EXERCISE
What you return should match the data word for word, minus the images.
──────── LISTED ENTRIES
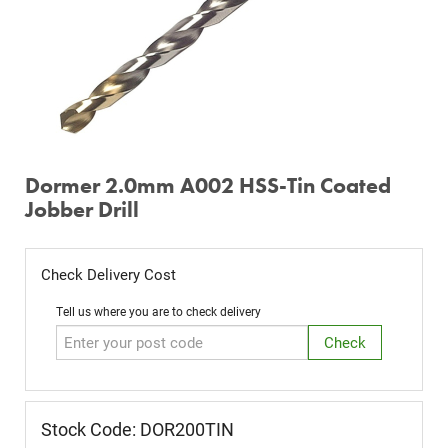
Dormer 2.0mm A002 HSS-Tin Coated
Jobber Drill
Check Delivery Cost
Tell us where you are to check delivery
Stock Code: DOR200TIN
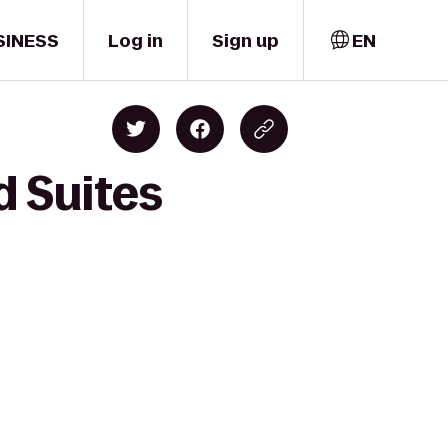
SINESS
Log in
Sign up
EN
d Suites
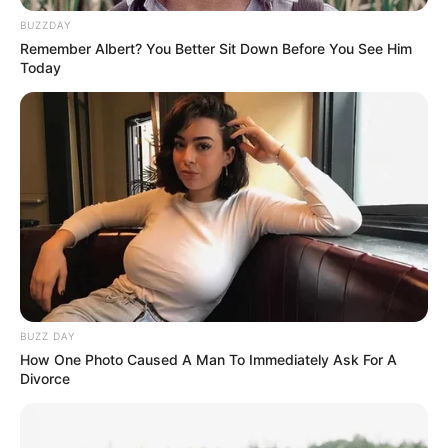
BUZZDAY
Remember Albert? You Better Sit Down Before You See Him
Today
BUZZ DAY
How One Photo Caused A Man To Immediately Ask For A
Divorce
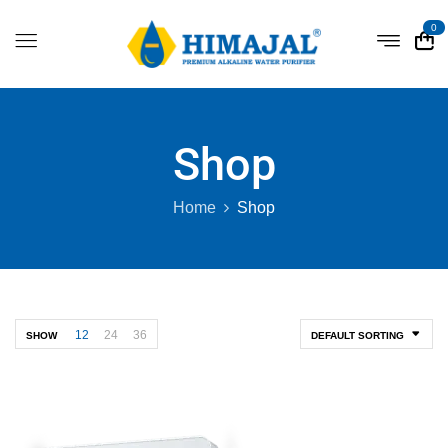
0
Shop
Home
Shop
12
24
36
SHOW
DEFAULT SORTING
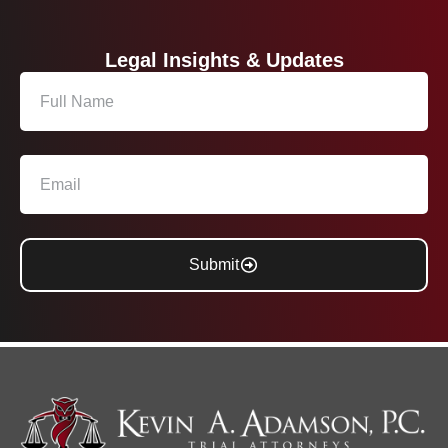
Legal Insights & Updates
Submit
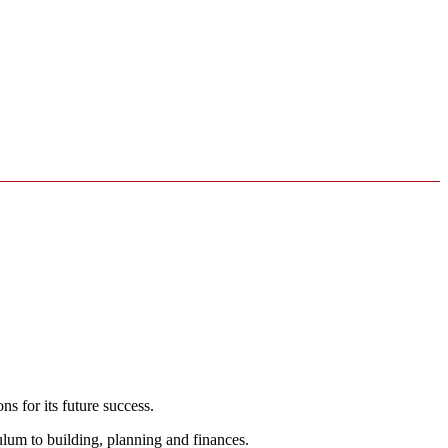
s for its future success.
ulum to building, planning and finances.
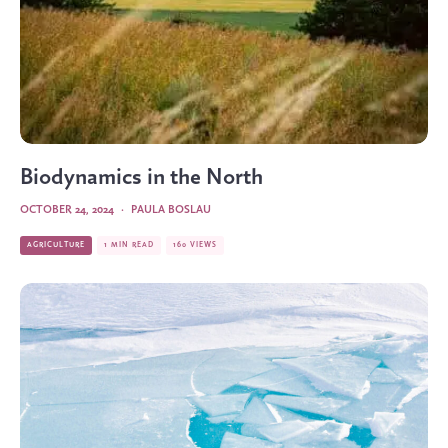
Biodynamics in the North
OCTOBER 24, 2024
·
PAULA BOSLAU
AGRICULTURE
1 MIN READ
160 VIEWS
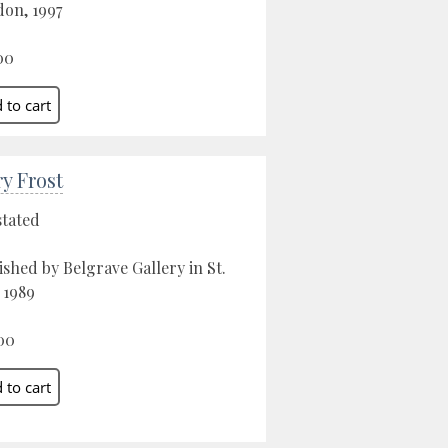
on, 1997
00
ry Frost
stated
ished by Belgrave Gallery in St.
, 1989
00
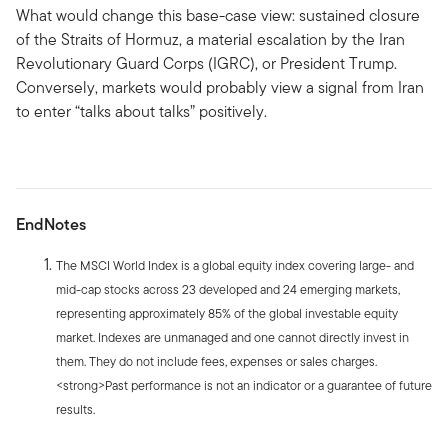
What would change this base-case view: sustained closure
of the Straits of Hormuz, a material escalation by the Iran
Revolutionary Guard Corps (IGRC), or President Trump.
Conversely, markets would probably view a signal from Iran
to enter “talks about talks” positively.
EndNotes
The MSCI World Index is a global equity index covering large- and
mid-cap stocks across 23 developed and 24 emerging markets,
representing approximately 85% of the global investable equity
market. Indexes are unmanaged and one cannot directly invest in
them. They do not include fees, expenses or sales charges.
<strong>Past performance is not an indicator or a guarantee of future
results.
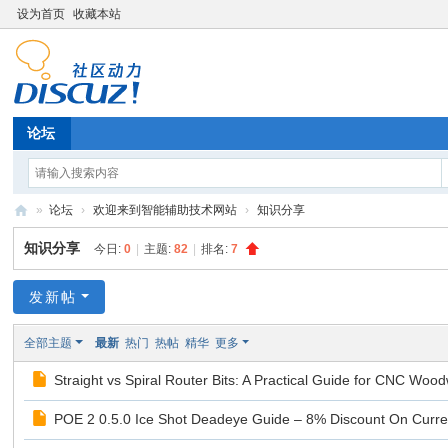
设为首页
收藏本站
论坛
»
论坛
›
欢迎来到智能辅助技术网站
›
知识分享
辅
知识分享
今日:
0
|
主题:
82
|
排名:
7
助
技
发新帖
术
全部主题
最新
热门
热帖
精华
更多
论
Straight vs Spiral Router Bits: A Practical Guide for CNC Wood
坛
POE 2 0.5.0 Ice Shot Deadeye Guide – 8% Discount On Curr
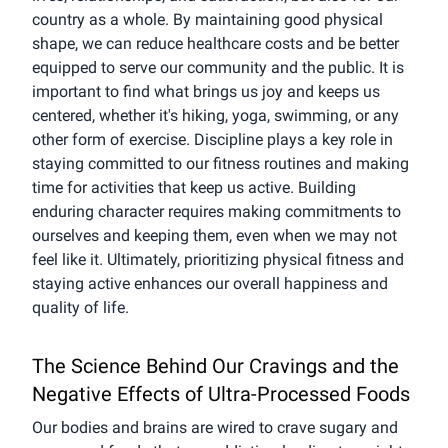
country as a whole. By maintaining good physical
shape, we can reduce healthcare costs and be better
equipped to serve our community and the public. It is
important to find what brings us joy and keeps us
centered, whether it's hiking, yoga, swimming, or any
other form of exercise. Discipline plays a key role in
staying committed to our fitness routines and making
time for activities that keep us active. Building
enduring character requires making commitments to
ourselves and keeping them, even when we may not
feel like it. Ultimately, prioritizing physical fitness and
staying active enhances our overall happiness and
quality of life.
The Science Behind Our Cravings and the
Negative Effects of Ultra-Processed Foods
Our bodies and brains are wired to crave sugary and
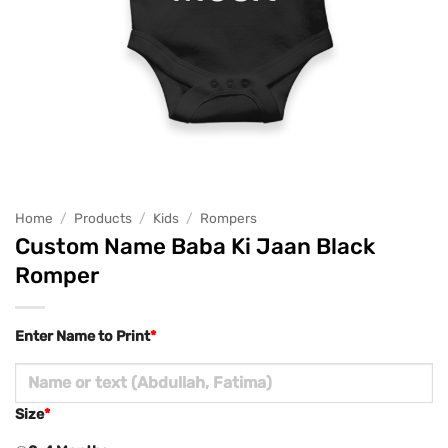
Home
/
Products
/
Kids
/
Rompers
Custom Name Baba Ki Jaan Black
Romper
Enter Name to Print
*
Size
*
────────────────
RESPONSE AREA
Dormer 2.0mm A002 HSS-Tin Coated
Jobber Drill
Check Delivery Cost
Tell us where you are to check delivery
Stock Code: DOR200TIN
SINESS
Log in
Sign up
EN
d Suites
BUZZDAY
Remember Albert? You Better Sit Down Before You See Him
Today
BUZZ DAY
How One Photo Caused A Man To Immediately Ask For A
Divorce
0
Shop
Home
Shop
12
24
36
SHOW
DEFAULT SORTING
Legal Insights & Updates
Submit
s for its future success.
ulum to building, planning and finances.
Biodynamics in the North
OCTOBER 24, 2024
·
PAULA BOSLAU
AGRICULTURE
1 MIN READ
160 VIEWS
on, 1997
00
ry Frost
stated
ished by Belgrave Gallery in St.
, 1989
00
What would change this base-case view: sustained closure
of the Straits of Hormuz, a material escalation by the Iran
Revolutionary Guard Corps (IGRC), or President Trump.
Conversely, markets would probably view a signal from Iran
to enter “talks about talks” positively.
EndNotes
The MSCI World Index is a global equity index covering large- and
mid-cap stocks across 23 developed and 24 emerging markets,
representing approximately 85% of the global investable equity
market. Indexes are unmanaged and one cannot directly invest in
them. They do not include fees, expenses or sales charges.
<strong>Past performance is not an indicator or a guarantee of future
results.
设为首页
收藏本站
论坛
»
论坛
›
欢迎来到智能辅助技术网站
›
知识分享
辅
知识分享
今日:
0
|
主题:
82
|
排名:
7
助
技
发新帖
术
全部主题
最新
热门
热帖
精华
更多
论
Straight vs Spiral Router Bits: A Practical Guide for CNC Wood
坛
POE 2 0.5.0 Ice Shot Deadeye Guide – 8% Discount On Curr
country as a whole. By maintaining good physical
shape, we can reduce healthcare costs and be better
equipped to serve our community and the public. It is
important to find what brings us joy and keeps us
centered, whether it's hiking, yoga, swimming, or any
other form of exercise. Discipline plays a key role in
staying committed to our fitness routines and making
time for activities that keep us active. Building
enduring character requires making commitments to
ourselves and keeping them, even when we may not
feel like it. Ultimately, prioritizing physical fitness and
staying active enhances our overall happiness and
quality of life.
The Science Behind Our Cravings and the
Negative Effects of Ultra-Processed Foods
Our bodies and brains are wired to crave sugary and
Home
/
Products
/
Kids
/
Rompers
Custom Name Baba Ki Jaan Black
Romper
Enter Name to Print
*
Size
*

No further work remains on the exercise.